• Record excerpts
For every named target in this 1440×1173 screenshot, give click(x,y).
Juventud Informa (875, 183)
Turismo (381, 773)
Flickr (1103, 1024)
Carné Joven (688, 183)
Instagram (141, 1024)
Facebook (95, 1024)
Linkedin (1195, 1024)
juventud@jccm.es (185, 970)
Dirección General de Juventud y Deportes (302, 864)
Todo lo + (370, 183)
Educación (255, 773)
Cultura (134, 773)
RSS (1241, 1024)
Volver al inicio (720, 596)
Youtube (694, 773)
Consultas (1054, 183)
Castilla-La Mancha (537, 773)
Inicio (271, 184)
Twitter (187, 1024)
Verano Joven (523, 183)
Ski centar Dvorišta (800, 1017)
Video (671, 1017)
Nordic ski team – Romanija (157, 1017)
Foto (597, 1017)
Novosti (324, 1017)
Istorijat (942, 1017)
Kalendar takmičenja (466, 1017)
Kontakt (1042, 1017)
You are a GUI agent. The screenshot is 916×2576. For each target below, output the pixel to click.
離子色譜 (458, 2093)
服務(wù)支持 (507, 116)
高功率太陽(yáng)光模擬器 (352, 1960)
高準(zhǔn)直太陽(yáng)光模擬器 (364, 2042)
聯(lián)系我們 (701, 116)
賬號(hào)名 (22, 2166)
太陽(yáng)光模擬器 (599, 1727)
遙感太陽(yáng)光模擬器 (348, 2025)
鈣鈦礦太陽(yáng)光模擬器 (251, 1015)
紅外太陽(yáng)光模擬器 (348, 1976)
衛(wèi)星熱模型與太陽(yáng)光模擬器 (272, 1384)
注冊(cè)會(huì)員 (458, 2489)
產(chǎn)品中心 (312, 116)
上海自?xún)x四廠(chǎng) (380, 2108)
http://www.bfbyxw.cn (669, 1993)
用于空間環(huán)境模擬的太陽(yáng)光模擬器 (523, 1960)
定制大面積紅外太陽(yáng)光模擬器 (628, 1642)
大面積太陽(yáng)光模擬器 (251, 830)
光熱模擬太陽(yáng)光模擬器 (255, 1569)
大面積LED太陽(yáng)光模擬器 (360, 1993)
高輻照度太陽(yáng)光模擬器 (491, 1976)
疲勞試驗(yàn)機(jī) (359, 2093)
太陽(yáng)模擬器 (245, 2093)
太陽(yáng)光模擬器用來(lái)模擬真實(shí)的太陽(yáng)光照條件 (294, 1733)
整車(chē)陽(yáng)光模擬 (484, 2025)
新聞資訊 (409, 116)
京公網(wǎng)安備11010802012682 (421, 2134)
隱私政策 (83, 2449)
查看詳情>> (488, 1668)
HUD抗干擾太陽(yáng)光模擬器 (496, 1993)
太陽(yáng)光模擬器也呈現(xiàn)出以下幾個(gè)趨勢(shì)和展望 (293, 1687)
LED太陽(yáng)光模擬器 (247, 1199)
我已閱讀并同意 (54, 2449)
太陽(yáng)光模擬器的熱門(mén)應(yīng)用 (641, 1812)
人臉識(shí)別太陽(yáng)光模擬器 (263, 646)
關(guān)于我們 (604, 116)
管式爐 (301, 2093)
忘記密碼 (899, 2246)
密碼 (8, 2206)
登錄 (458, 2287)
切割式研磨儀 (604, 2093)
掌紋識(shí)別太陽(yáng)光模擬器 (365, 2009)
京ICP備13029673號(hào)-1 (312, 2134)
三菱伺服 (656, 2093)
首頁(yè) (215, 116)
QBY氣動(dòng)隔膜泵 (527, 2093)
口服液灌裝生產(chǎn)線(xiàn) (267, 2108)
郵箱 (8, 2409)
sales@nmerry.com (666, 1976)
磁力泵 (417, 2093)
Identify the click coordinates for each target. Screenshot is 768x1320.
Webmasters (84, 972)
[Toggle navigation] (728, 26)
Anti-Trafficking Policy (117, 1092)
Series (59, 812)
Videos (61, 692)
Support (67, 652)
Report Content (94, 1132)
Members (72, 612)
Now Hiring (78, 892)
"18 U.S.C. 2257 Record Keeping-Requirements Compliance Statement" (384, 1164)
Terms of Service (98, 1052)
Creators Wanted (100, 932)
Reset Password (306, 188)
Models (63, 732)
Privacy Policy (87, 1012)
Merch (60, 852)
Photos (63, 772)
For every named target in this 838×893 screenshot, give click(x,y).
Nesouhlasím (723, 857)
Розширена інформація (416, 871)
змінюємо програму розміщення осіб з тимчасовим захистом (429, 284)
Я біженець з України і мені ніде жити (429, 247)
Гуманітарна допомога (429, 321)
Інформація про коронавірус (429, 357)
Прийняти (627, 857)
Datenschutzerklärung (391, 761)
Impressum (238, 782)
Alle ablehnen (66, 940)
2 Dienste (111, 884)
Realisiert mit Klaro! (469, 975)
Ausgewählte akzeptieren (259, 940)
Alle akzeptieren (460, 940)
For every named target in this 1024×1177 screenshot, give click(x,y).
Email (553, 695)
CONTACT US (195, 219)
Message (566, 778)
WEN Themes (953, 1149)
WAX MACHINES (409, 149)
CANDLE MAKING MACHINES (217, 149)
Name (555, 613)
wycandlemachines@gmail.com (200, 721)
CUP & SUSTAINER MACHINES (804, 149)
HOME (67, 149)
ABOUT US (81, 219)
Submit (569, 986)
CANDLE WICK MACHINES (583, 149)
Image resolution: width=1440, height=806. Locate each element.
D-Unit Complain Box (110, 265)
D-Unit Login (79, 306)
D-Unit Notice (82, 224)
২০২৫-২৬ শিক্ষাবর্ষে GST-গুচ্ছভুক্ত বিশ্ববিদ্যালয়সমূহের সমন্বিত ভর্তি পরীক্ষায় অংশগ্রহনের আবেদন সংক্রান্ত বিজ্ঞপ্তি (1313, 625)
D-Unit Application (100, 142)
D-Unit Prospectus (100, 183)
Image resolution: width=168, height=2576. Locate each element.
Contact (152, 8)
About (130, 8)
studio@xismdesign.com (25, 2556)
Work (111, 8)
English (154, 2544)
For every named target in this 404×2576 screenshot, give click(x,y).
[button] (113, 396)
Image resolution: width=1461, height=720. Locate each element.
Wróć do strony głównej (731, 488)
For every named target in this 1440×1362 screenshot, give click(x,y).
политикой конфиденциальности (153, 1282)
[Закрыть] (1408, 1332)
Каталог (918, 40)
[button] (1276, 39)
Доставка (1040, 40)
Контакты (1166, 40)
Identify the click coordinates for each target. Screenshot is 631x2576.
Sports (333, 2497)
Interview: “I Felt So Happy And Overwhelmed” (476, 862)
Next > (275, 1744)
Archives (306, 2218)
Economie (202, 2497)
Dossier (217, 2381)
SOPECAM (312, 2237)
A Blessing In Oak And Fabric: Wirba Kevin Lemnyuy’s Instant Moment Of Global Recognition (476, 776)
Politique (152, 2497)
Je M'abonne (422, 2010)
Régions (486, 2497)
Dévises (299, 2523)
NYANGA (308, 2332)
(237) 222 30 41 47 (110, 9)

• Work instruction
From the records above, copy each line in which the string "Locate" occurs.

• Solution to this problem
Image resolution: width=1440, height=806. Locate each element.
Image resolution: width=168, height=2576. Locate each element.
Image resolution: width=1461, height=720. Locate each element.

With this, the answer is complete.